“Smell is a word, perfume is literature.”
In 2011, the top grossing advertising category in consumer magazines was toiletries & cosmetics, includes fragrance, with over $550 million in revenue and over 3,300 pages sold, so to say that this is big business is an understatement. But have you ever wondered how your favorite perfume, your signature scent, was born and why you identify with it the way you do? A scent has incantatory powers, capable of transporting you to your past, of kindling fantasies. In the hands of the truly great, perfume creation is a kind of alchemy. Jean-Claude Ellena, exclusive parfumeur for Hermès since 2004 and creator of Voyage d’Hermes and Un Jardin sur le Nil, considers himself a “writer” of perfumes, but how exactly does one do this? The process can be compared to that of an artist or a winemaker, where the end result is as much about the journey of craftsmanship as it is about technical prowess.

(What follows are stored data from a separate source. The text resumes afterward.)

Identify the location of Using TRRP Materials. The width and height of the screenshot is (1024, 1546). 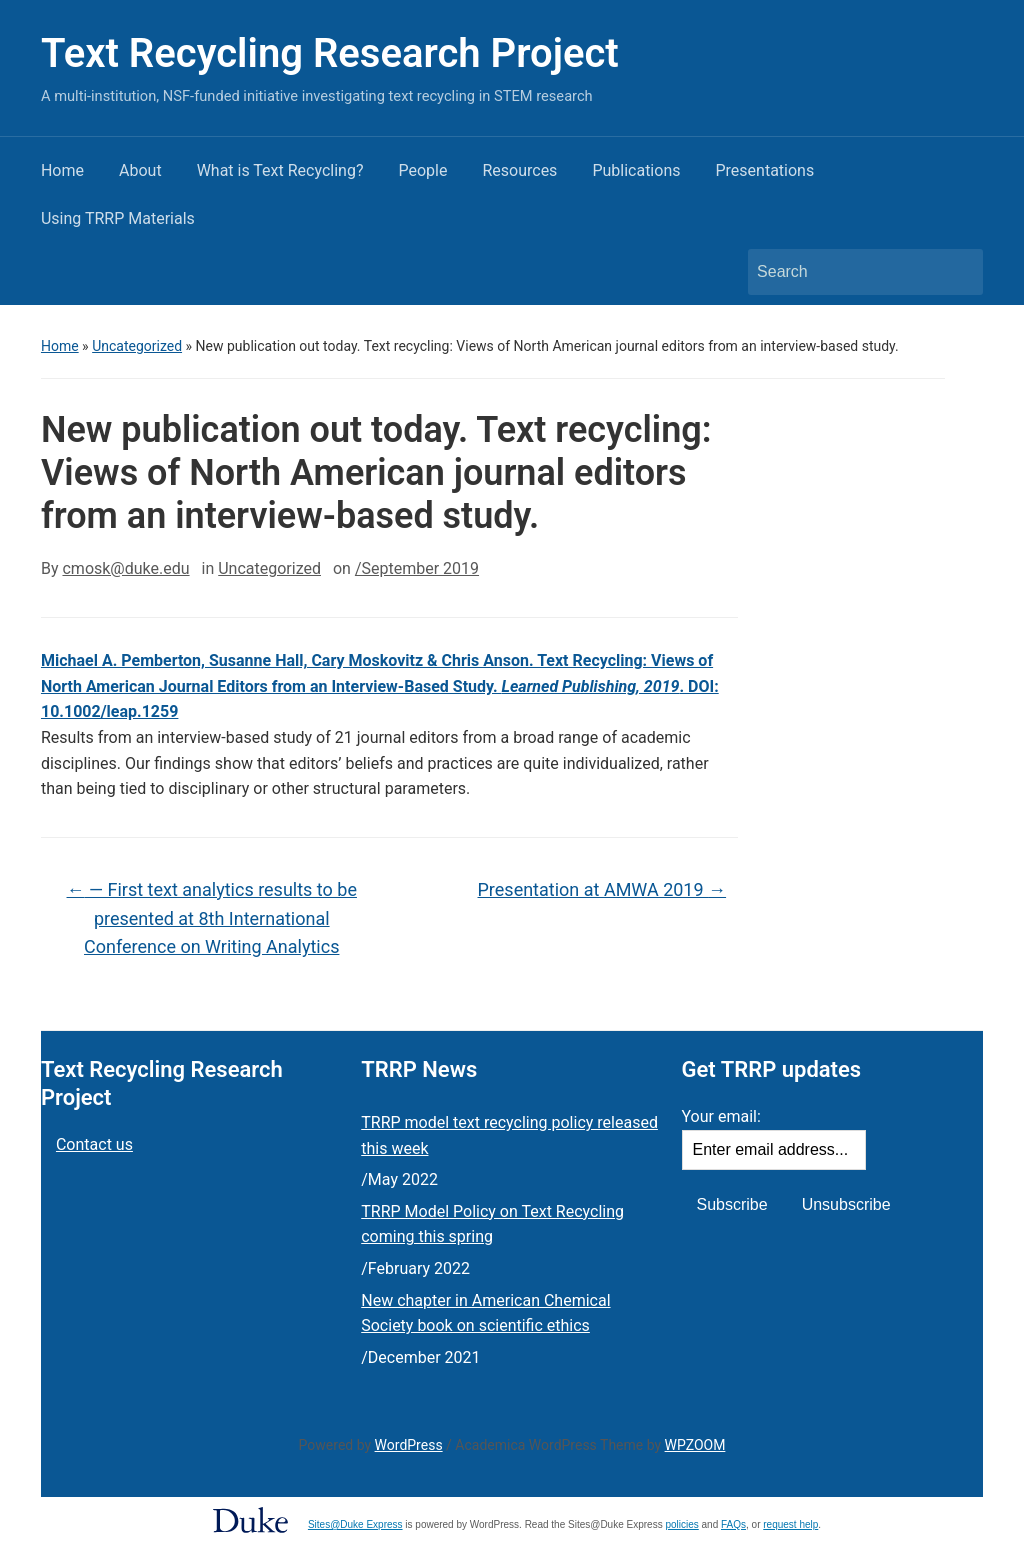 (118, 218).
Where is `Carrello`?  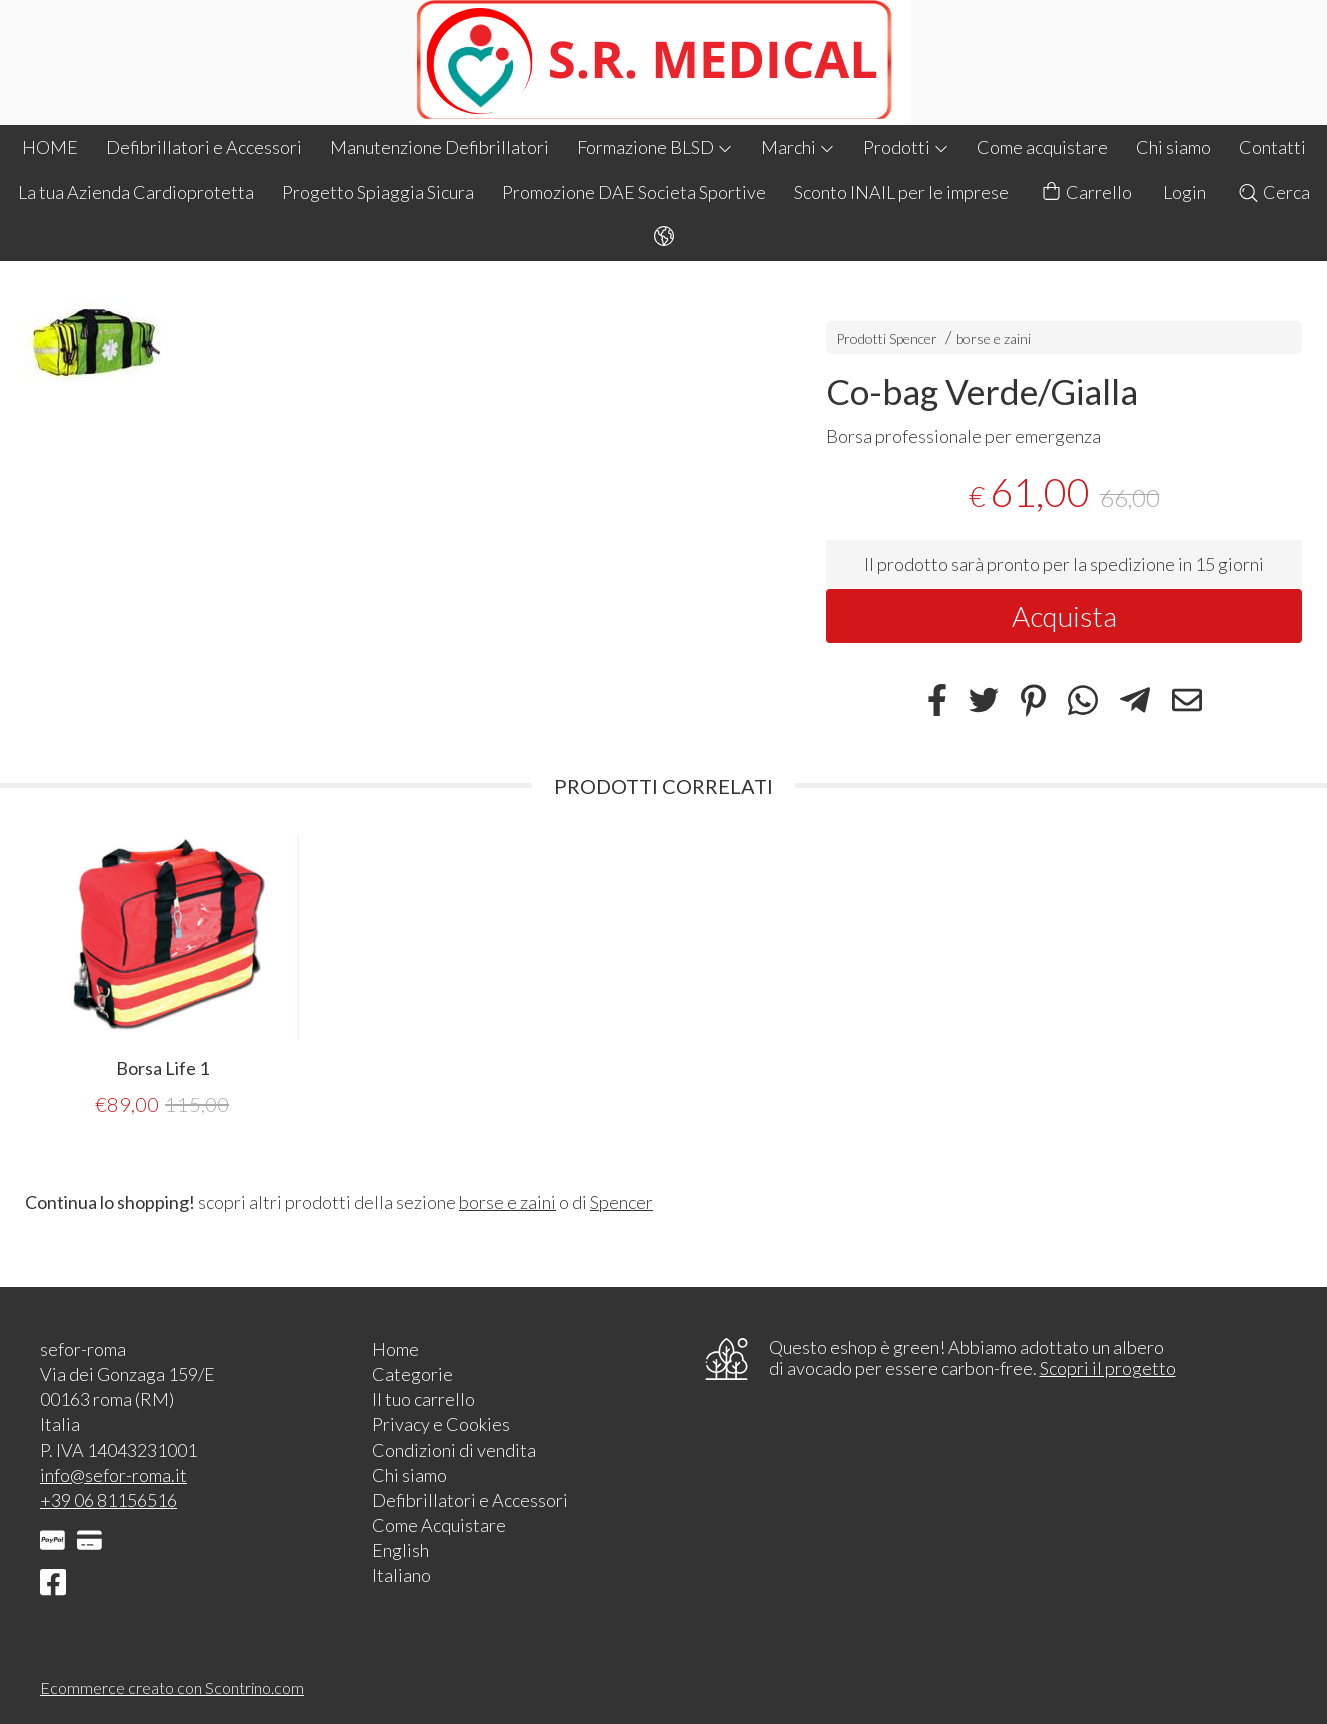 Carrello is located at coordinates (1086, 192).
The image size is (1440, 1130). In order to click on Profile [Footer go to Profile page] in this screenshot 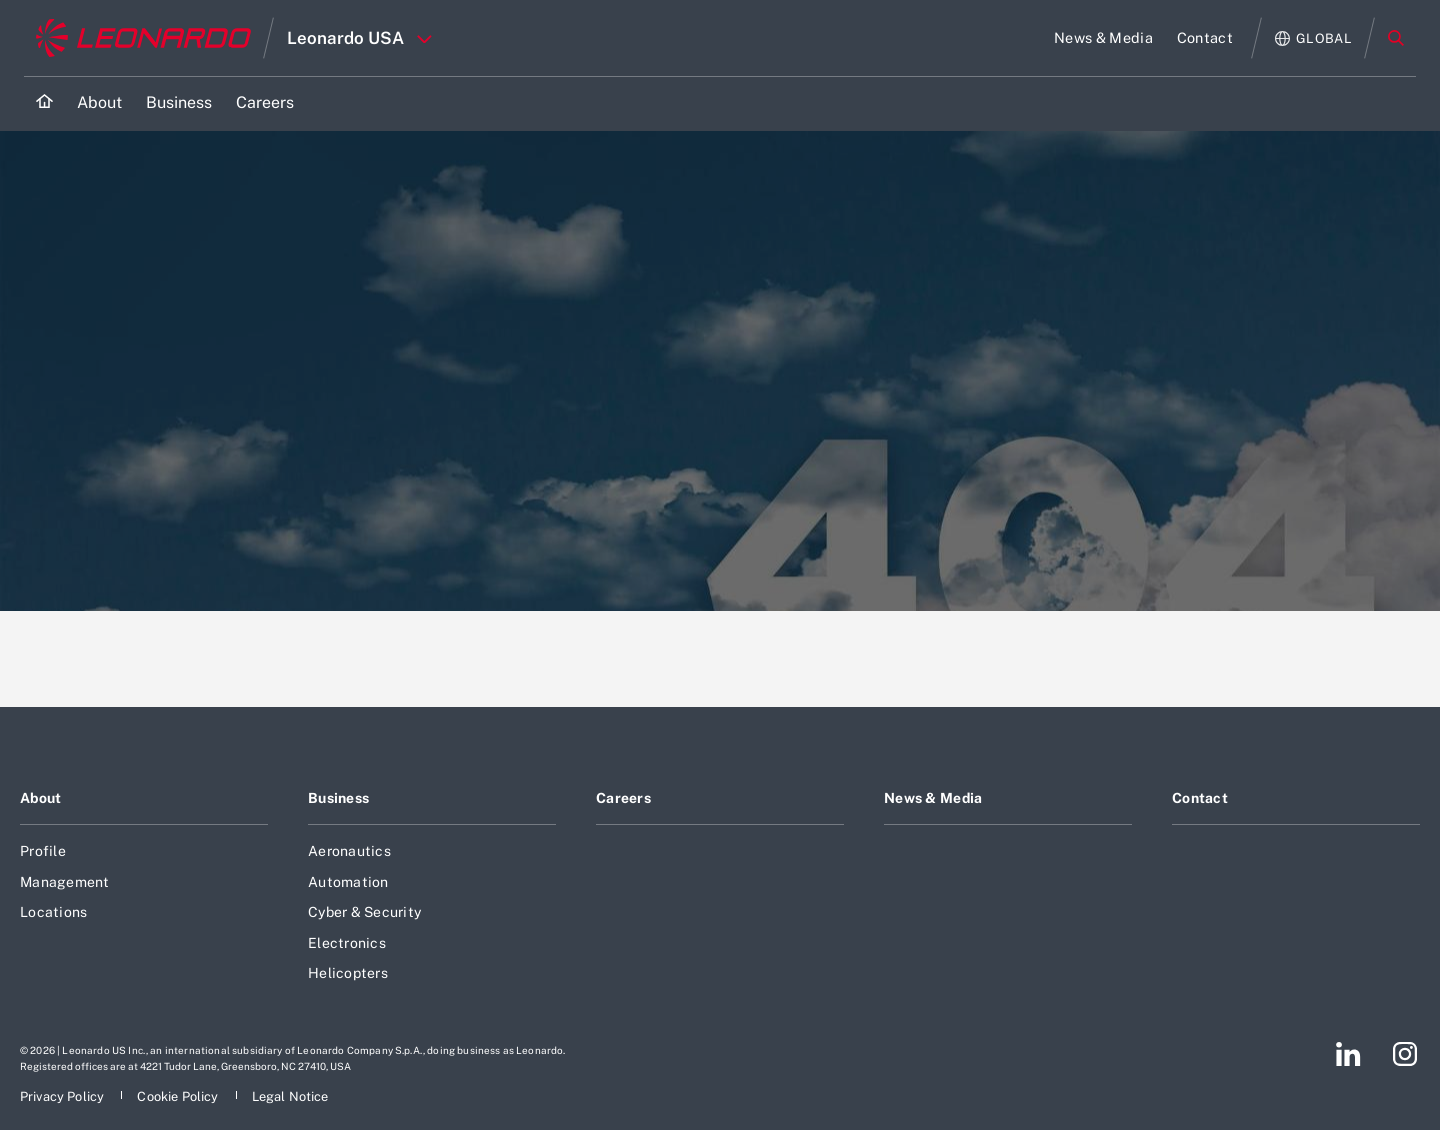 , I will do `click(43, 851)`.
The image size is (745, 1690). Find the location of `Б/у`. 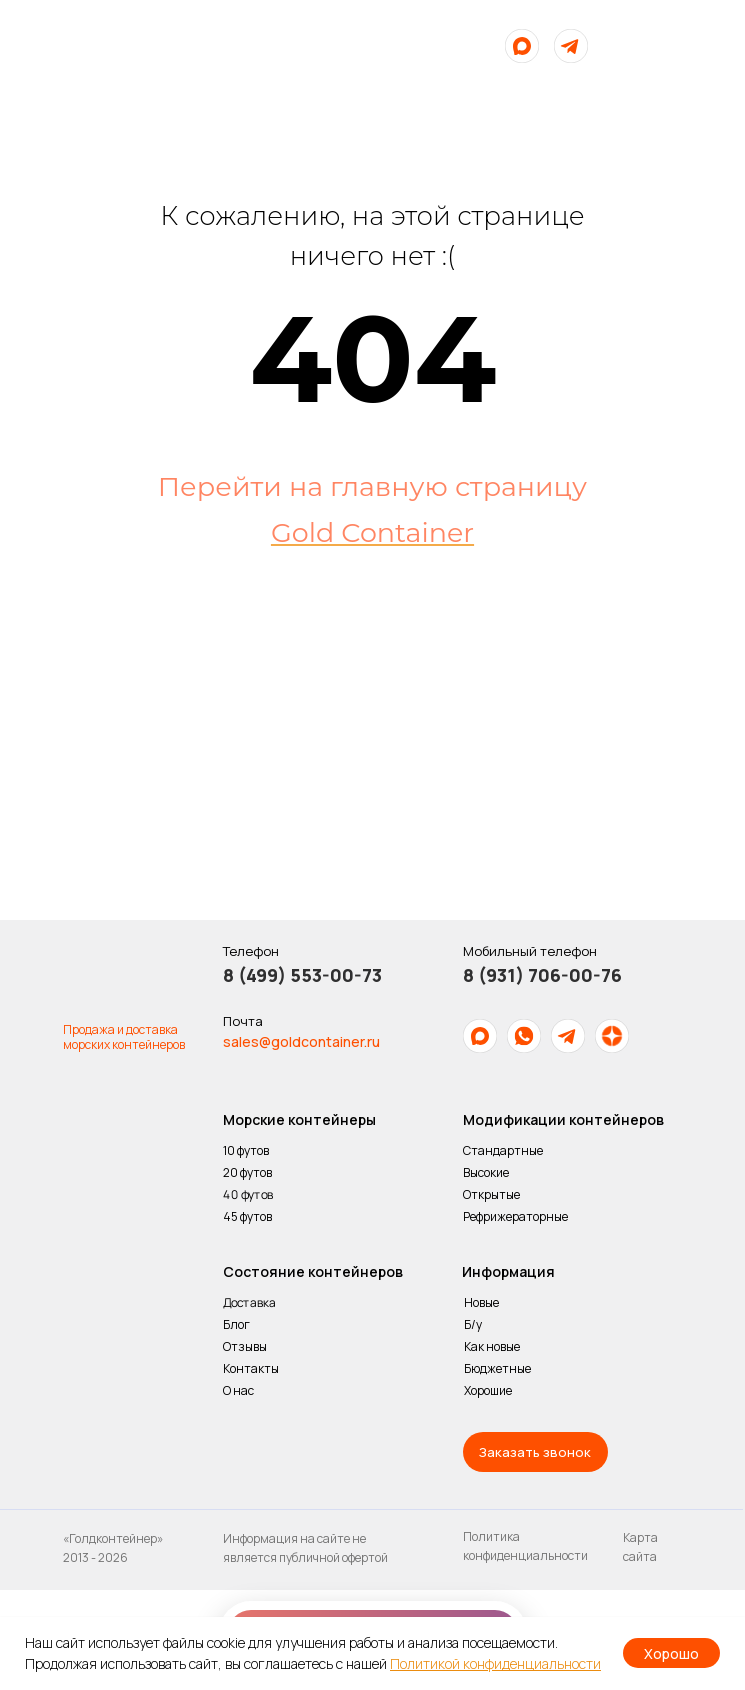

Readers of Chandler Burr and Luca Turin’s books on perfume will love this up-market gem by one of the most celebrated names in the luxury field, which goes deeply into the inspiration and magic involved in creating scents. Ellena has a sublime gift; his concoctions are as finely composed and evocative as a haiku and THE DIARY OF A NOSE allows us to catch a scent of Ellena’s process, from germination to marketing. He is also a conjurer of sorts: “I create an illusion that is actually stronger than reality . . . you enter the scent and follow the path.” THE DIARY OF A NOSE is a collection of Ellena’s meditations on the world of scents, and what stirred his creation of some of the world’s most desired fragrances. Inspiration can come from anywhere—a market stall, a landscape, or even the movement of calligraphy. Though each scent has its own distinct character, a gifted perfumer creates olfactory experiences that are intensely personal and unique, that transform on the body and leave a trace of us lingering after we have left a room.